EXERCISE: Check each line below for the word "Nervous". How many have it? Answer with the number only.

DATASET RECORDS:
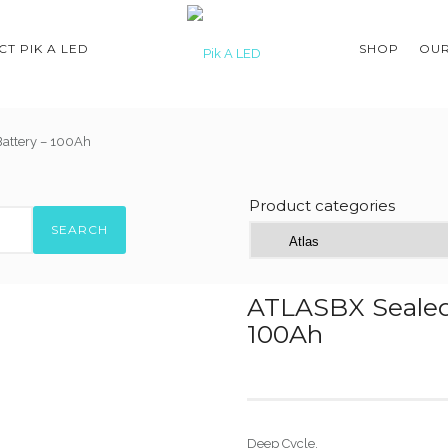
T PIK A LED
SHOP
OUR
attery – 100Ah
Product categories
SEARCH
ATLASBX Sealed
100Ah
Deep Cycle.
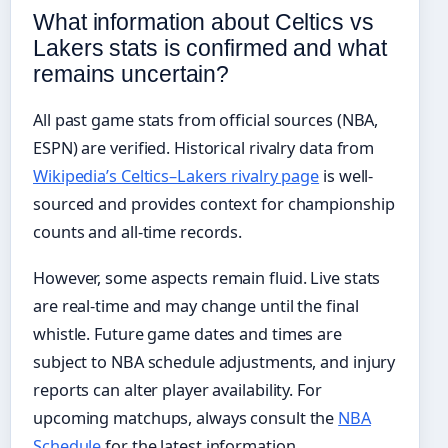
What information about Celtics vs
Lakers stats is confirmed and what
remains uncertain?
All past game stats from official sources (NBA,
ESPN) are verified. Historical rivalry data from
Wikipedia’s Celtics–Lakers rivalry page
is well-
sourced and provides context for championship
counts and all-time records.
However, some aspects remain fluid. Live stats
are real-time and may change until the final
whistle. Future game dates and times are
subject to NBA schedule adjustments, and injury
reports can alter player availability. For
upcoming matchups, always consult the
NBA
Schedule
for the latest information.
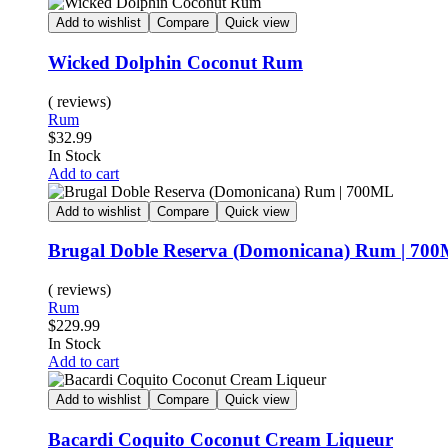
Add to wishlist
Compare
Quick view
Wicked Dolphin Coconut Rum
( reviews)
Rum
$
32.99
In Stock
Add to cart
Add to wishlist
Compare
Quick view
Brugal Doble Reserva (Domonicana) Rum | 70
( reviews)
Rum
$
229.99
In Stock
Add to cart
Add to wishlist
Compare
Quick view
Bacardi Coquito Coconut Cream Liqueur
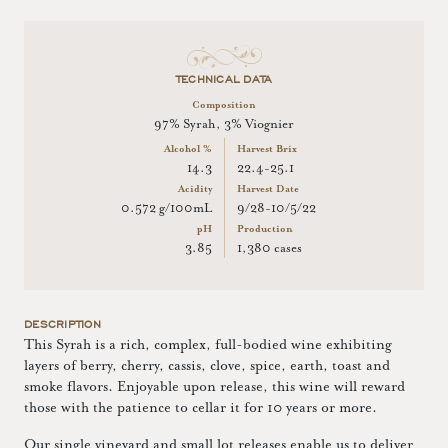
TECHNICAL DATA
Composition
97% Syrah, 3% Viognier
Alcohol %
Harvest Brix
14.3
22.4-25.1
Acidity
Harvest Date
0.572 g/100mL
9/28-10/5/22
pH
Production
3.85
1,380 cases
DESCRIPTION
This Syrah is a rich, complex, full-bodied wine exhibiting
layers of berry, cherry, cassis, clove, spice, earth, toast and
smoke flavors. Enjoyable upon release, this wine will reward
those with the patience to cellar it for 10 years or more.
Our single vineyard and small lot releases enable us to deliver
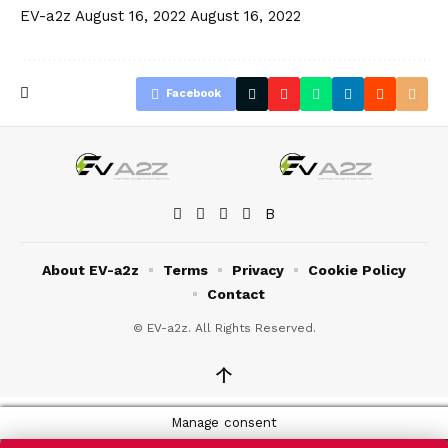
EV-a2z
August 16, 2022
August 16, 2022
Facebook
About EV-a2z
Terms
Privacy
Cookie Policy
Contact
© EV-a2z. All Rights Reserved.
↑
Manage consent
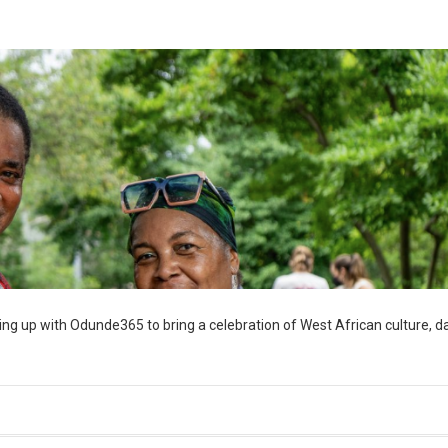
ng up with Odunde365 to bring a celebration of West African culture, d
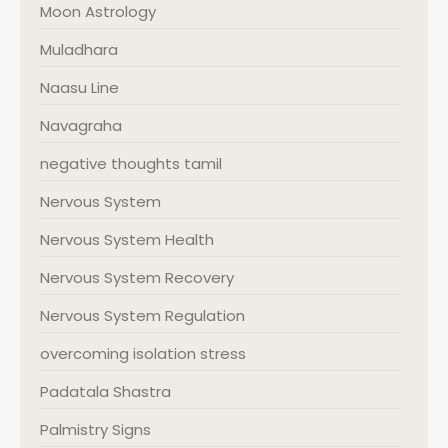
Moon Astrology
Muladhara
Naasu Line
Navagraha
negative thoughts tamil
Nervous System
Nervous System Health
Nervous System Recovery
Nervous System Regulation
overcoming isolation stress
Padatala Shastra
Palmistry Signs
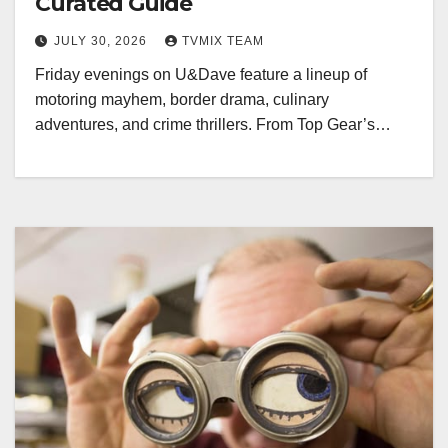
Curated Guide
JULY 30, 2026
TVMIX TEAM
Friday evenings on U&Dave feature a lineup of
motoring mayhem, border drama, culinary
adventures, and crime thrillers. From Top Gear’s…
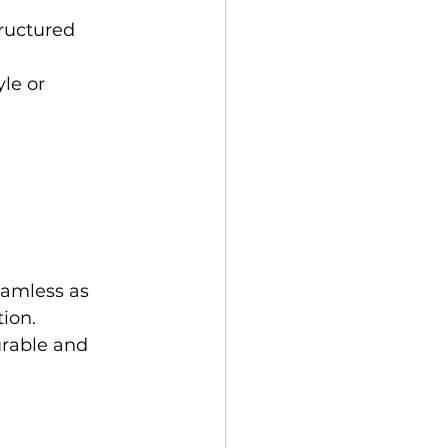
ructured 
le or 
eamless as 
ion. 
urable and 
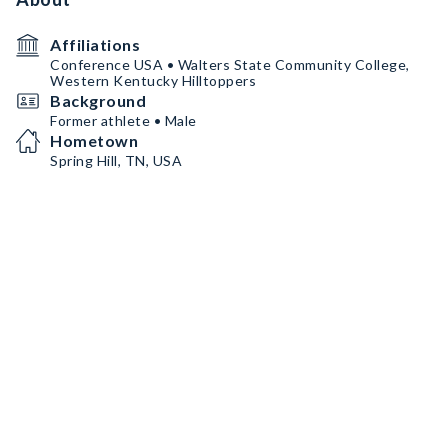
Affiliations
Conference USA • Walters State Community College,
Western Kentucky Hilltoppers
Background
Former athlete • Male
Hometown
Spring Hill, TN, USA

SOLUTION FOR THIS TASK: 4